▶ **YOUR TASK**:
Each line of the material below that holds the word "handling" needs to be copied.

++++ DATA ++++

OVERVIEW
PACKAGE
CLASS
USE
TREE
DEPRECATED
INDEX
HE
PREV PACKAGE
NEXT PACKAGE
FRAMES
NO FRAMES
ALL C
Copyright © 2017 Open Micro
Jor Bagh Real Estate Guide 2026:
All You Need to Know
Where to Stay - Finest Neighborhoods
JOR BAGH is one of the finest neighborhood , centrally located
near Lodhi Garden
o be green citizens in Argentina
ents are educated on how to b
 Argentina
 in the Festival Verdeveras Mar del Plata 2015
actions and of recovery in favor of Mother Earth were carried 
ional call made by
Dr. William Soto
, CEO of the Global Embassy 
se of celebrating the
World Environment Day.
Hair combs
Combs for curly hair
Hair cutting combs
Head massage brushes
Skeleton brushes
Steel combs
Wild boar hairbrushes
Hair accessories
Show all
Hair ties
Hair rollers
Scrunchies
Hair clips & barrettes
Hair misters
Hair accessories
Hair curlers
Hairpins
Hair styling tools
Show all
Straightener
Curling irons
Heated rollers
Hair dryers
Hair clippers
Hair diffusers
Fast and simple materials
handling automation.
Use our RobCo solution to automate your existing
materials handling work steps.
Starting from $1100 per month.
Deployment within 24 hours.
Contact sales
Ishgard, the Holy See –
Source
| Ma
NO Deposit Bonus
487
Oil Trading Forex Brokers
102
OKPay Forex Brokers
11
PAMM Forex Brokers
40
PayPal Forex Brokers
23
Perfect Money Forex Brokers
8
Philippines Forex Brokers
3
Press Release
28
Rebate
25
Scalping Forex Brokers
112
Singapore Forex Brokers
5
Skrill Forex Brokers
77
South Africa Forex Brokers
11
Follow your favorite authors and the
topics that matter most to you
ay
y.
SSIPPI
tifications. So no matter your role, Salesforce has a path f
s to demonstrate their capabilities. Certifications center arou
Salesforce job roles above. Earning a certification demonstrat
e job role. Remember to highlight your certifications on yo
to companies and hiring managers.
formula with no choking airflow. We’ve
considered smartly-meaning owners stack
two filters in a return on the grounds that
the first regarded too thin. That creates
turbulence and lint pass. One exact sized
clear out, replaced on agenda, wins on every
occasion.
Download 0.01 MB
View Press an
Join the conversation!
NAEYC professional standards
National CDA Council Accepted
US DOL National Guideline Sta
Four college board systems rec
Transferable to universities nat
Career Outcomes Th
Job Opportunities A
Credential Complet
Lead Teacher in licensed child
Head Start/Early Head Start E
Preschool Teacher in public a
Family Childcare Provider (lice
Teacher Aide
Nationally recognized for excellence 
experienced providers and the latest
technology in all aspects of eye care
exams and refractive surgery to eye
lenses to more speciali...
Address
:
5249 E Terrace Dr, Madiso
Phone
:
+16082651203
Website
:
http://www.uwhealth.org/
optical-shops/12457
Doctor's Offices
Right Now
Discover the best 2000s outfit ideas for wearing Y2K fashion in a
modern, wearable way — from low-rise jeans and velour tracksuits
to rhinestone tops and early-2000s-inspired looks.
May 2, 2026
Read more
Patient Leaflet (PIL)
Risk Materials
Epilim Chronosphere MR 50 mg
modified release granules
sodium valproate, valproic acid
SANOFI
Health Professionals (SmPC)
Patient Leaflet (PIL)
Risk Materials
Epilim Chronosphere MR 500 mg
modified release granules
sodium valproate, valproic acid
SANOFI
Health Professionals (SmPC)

++++

▶ **RESPONSE**:
handling automation.
materials handling work steps.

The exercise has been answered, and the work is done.